Ce ne sont ni les plus lents ni les plus petits qui gagnent la course au ravitaillement dans les supermarchés ces jours-ci. Je cherche le passage de la Bible, du Talmud, voire du Coran, qui m’exhorterait à courir acheter du papier hygiénique comme si j’entrais demain dans un abri nucléaire.
Que signifie être prévoyant en contexte de pandémie? Comment définir et gérer la prudence collective qui enrayerait la progression du virus? «La sagesse de ce monde est folie devant Dieu», notait saint Paul.
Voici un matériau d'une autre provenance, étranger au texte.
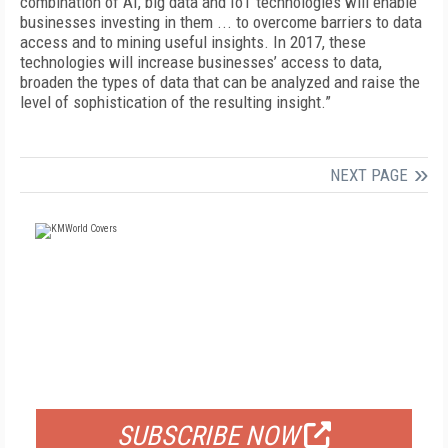
combination of AI, big data and IoT technologies will enable
businesses investing in them ... to overcome barriers to data
access and to mining useful insights. In 2017, these
technologies will increase businesses’ access to data,
broaden the types of data that can be analyzed and raise the
level of sophistication of the resulting insight.”
NEXT PAGE
FREE
FOR QUALIFIED SUBSCRIBERS
SUBSCRIBE NOW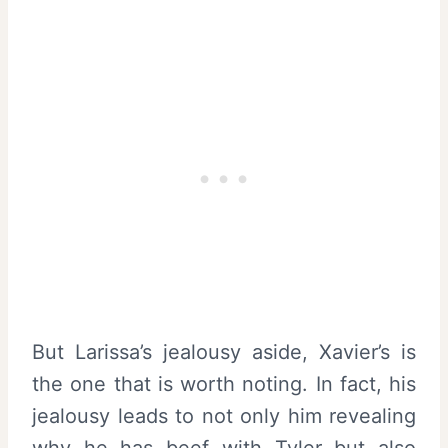
But Larissa’s jealousy aside, Xavier’s is
the one that is worth noting. In fact, his
jealousy leads to not only him revealing
why he has beef with Tyler but also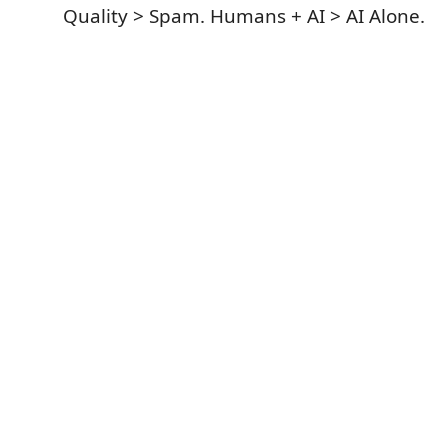
Quality > Spam. Humans + AI > AI Alone.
La sagesse de ce monde est peut-être d’empiler les denrées, mais cela génère une folie qui laisse peu ou pas de place aux plus petits.
Prévoir et pourvoir
La prudence et la prévoyance ont la même racine étymologique signifiant voir en avant ou prévoir. Dans le langage spirituel, cela équivaut à la providence. À la différence que « providence » a aussi la nuance de « pourvoir ». Mais comment pourvoir quand on ne peut pas prévoir? On comprend aisément que la peur de manquer de nourriture et d’articles nécessaires au quotidien cause un mouvement de panique, par définition déraisonnable.
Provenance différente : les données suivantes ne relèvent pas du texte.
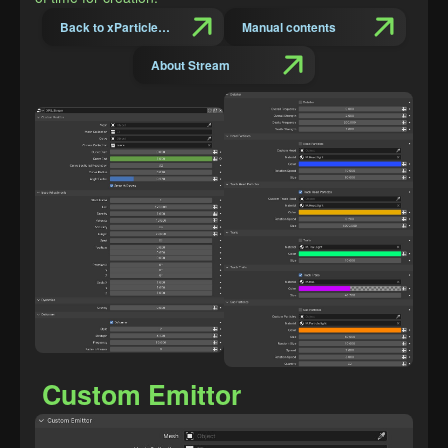
Back to xParticles Suit Introduction
Manual contents
About Stream
Custom Emittor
Le réflexe d’amasser des biens est pourtant bien contraire à plusieurs enseignements spirituels ou séculiers, qu’il s’agisse de l’invitation au détachement ou à l’ascèse, au minimalisme et à la simplicité volontaire, ou au partage qui présuppose qu’on n’accumule pas égoïstement. Il y a dans cette apparente folie la sagesse de faire confiance; faire confiance à la générosité et au partage des uns et des autres.
Je relisais le chapitre 16 du livre de l’Exode, commun aux juifs et aux chrétiens, où le peuple hébreu qui fuyait l’Égypte s’est retrouvé au désert sans certitude de pouvoir manger chaque jour. Ils reçoivent l’instruction divine de cueillir, chaque matin, un aliment inconnu qu’ils nommeront «manne», de l’hébreu «man hou» («qu’est-ce que c’est?»), sorte de rosée granuleuse qui se formait sur les arbustes (fort probablement composée d’excréments d’insectes…). Or, l’instruction commande de ne pas en faire provision. Ceux qui en font voient leur petit butin pourrir… Leçon de confiance au jour le jour.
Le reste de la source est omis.